#### RECORDS SHOWN:
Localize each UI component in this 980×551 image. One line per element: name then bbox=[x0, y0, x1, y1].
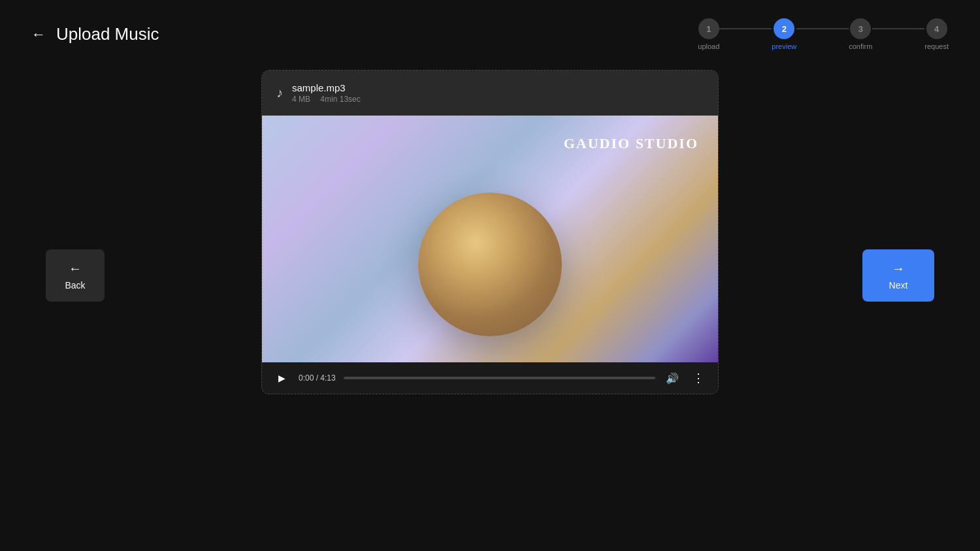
step-preview: 2 preview bbox=[772, 18, 796, 50]
file-details: sample.mp3 4 MB 4min 13sec bbox=[292, 82, 368, 104]
artwork-brand-text: GAUDIO STUDIO bbox=[564, 135, 698, 152]
artwork-small-sphere bbox=[396, 168, 417, 189]
step-circle-1: 1 bbox=[698, 18, 719, 39]
volume-button[interactable]: 🔊 bbox=[663, 369, 681, 387]
artwork-sphere bbox=[418, 193, 562, 336]
step-line-2 bbox=[796, 28, 849, 29]
page-title: Upload Music bbox=[56, 24, 159, 44]
progress-bar[interactable] bbox=[344, 377, 655, 379]
step-line-3 bbox=[872, 28, 924, 29]
next-button-arrow: → bbox=[892, 261, 905, 276]
stepper: 1 upload 2 preview 3 confirm 4 request bbox=[698, 18, 949, 50]
step-upload: 1 upload bbox=[698, 18, 719, 50]
step-label-upload: upload bbox=[698, 42, 719, 50]
next-button-label: Next bbox=[889, 280, 908, 291]
time-display: 0:00 / 4:13 bbox=[299, 373, 336, 383]
back-button-label: Back bbox=[65, 280, 85, 291]
file-meta: 4 MB 4min 13sec bbox=[292, 95, 368, 104]
step-circle-2: 2 bbox=[774, 18, 794, 39]
artwork-container: GAUDIO STUDIO bbox=[262, 116, 718, 362]
file-duration: 4min 13sec bbox=[320, 95, 360, 104]
step-request: 4 request bbox=[924, 18, 949, 50]
file-name: sample.mp3 bbox=[292, 82, 368, 93]
step-label-confirm: confirm bbox=[849, 42, 872, 50]
next-button[interactable]: → Next bbox=[862, 249, 934, 302]
step-confirm: 3 confirm bbox=[849, 18, 872, 50]
music-icon: ♪ bbox=[276, 86, 283, 101]
step-line-1 bbox=[719, 28, 772, 29]
step-label-request: request bbox=[924, 42, 949, 50]
file-info-bar: ♪ sample.mp3 4 MB 4min 13sec bbox=[262, 71, 718, 116]
artwork-background: GAUDIO STUDIO bbox=[262, 116, 718, 362]
back-button-arrow: ← bbox=[69, 261, 82, 276]
file-size: 4 MB bbox=[292, 95, 310, 104]
preview-card: ♪ sample.mp3 4 MB 4min 13sec GAUDIO STUD… bbox=[261, 70, 719, 394]
header-left: ← Upload Music bbox=[31, 24, 159, 44]
back-button[interactable]: ← Back bbox=[46, 249, 105, 302]
header-back-arrow[interactable]: ← bbox=[31, 26, 46, 43]
step-label-preview: preview bbox=[772, 42, 796, 50]
main-content: ♪ sample.mp3 4 MB 4min 13sec GAUDIO STUD… bbox=[0, 50, 980, 394]
header: ← Upload Music 1 upload 2 preview 3 conf… bbox=[0, 0, 980, 50]
video-controls: ▶ 0:00 / 4:13 🔊 ⋮ bbox=[262, 362, 718, 394]
step-circle-3: 3 bbox=[850, 18, 871, 39]
step-circle-4: 4 bbox=[926, 18, 947, 39]
play-button[interactable]: ▶ bbox=[272, 369, 291, 387]
more-options-button[interactable]: ⋮ bbox=[689, 369, 708, 387]
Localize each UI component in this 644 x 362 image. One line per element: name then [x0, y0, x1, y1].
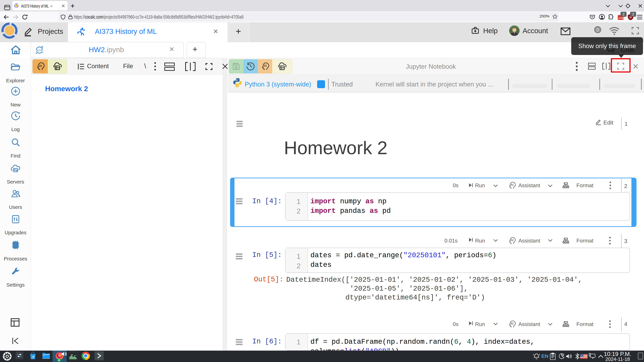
svg-text:AI: AI [511, 238, 514, 242]
svg-text:AI: AI [39, 64, 42, 68]
svg-text:ipynb: ipynb [36, 49, 42, 51]
svg-text:0: 0 [596, 27, 599, 32]
svg-text:AI: AI [511, 183, 514, 187]
svg-text:AI: AI [511, 322, 514, 325]
svg-text:AI: AI [264, 64, 267, 68]
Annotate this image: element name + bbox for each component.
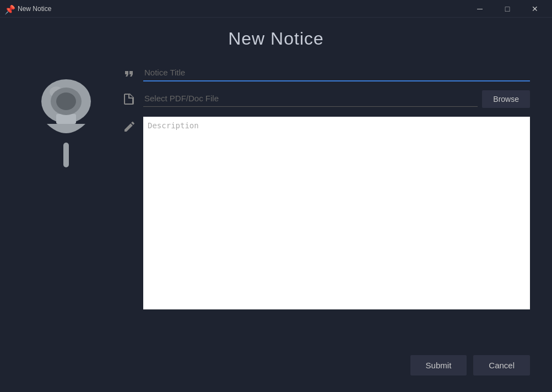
bottom-buttons: Submit Cancel: [22, 355, 530, 375]
app-icon: 📌: [4, 4, 13, 13]
file-input-wrapper: Browse: [143, 90, 530, 108]
fields-side: Browse: [121, 66, 530, 346]
titlebar-left: 📌 New Notice: [4, 4, 51, 13]
quote-icon: [121, 66, 137, 81]
submit-button[interactable]: Submit: [410, 355, 467, 375]
file-icon: [121, 91, 137, 107]
description-row: [121, 117, 530, 346]
titlebar-title: New Notice: [18, 5, 51, 13]
notice-title-row: [121, 66, 530, 81]
minimize-button[interactable]: ─: [467, 0, 493, 18]
notice-title-input[interactable]: [143, 66, 530, 81]
browse-button[interactable]: Browse: [482, 90, 530, 108]
pushpin-side: [22, 66, 110, 346]
edit-icon: [121, 117, 137, 132]
notice-title-wrapper: [143, 66, 530, 81]
main-content: New Notice: [0, 18, 552, 392]
cancel-button[interactable]: Cancel: [473, 355, 530, 375]
description-textarea[interactable]: [143, 117, 530, 309]
page-title: New Notice: [22, 29, 530, 49]
form-area: Browse: [22, 66, 530, 346]
titlebar-controls: ─ □ ✕: [467, 0, 548, 18]
svg-rect-2: [56, 114, 76, 124]
close-button[interactable]: ✕: [522, 0, 548, 18]
svg-rect-3: [63, 143, 69, 167]
pushpin-icon: [33, 71, 99, 170]
file-path-input[interactable]: [143, 91, 478, 107]
svg-point-6: [56, 92, 76, 110]
maximize-button[interactable]: □: [495, 0, 520, 18]
file-picker-row: Browse: [121, 90, 530, 108]
titlebar: 📌 New Notice ─ □ ✕: [0, 0, 552, 18]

#### ACTIVITY:
Your task is to copy every line of the entries that contains the string "next".

#### THE ANSWER:
next-button-arrow: → bbox=[892, 261, 905, 276]
next-button-label: Next bbox=[889, 280, 908, 291]
next-button[interactable]: → Next bbox=[862, 249, 934, 302]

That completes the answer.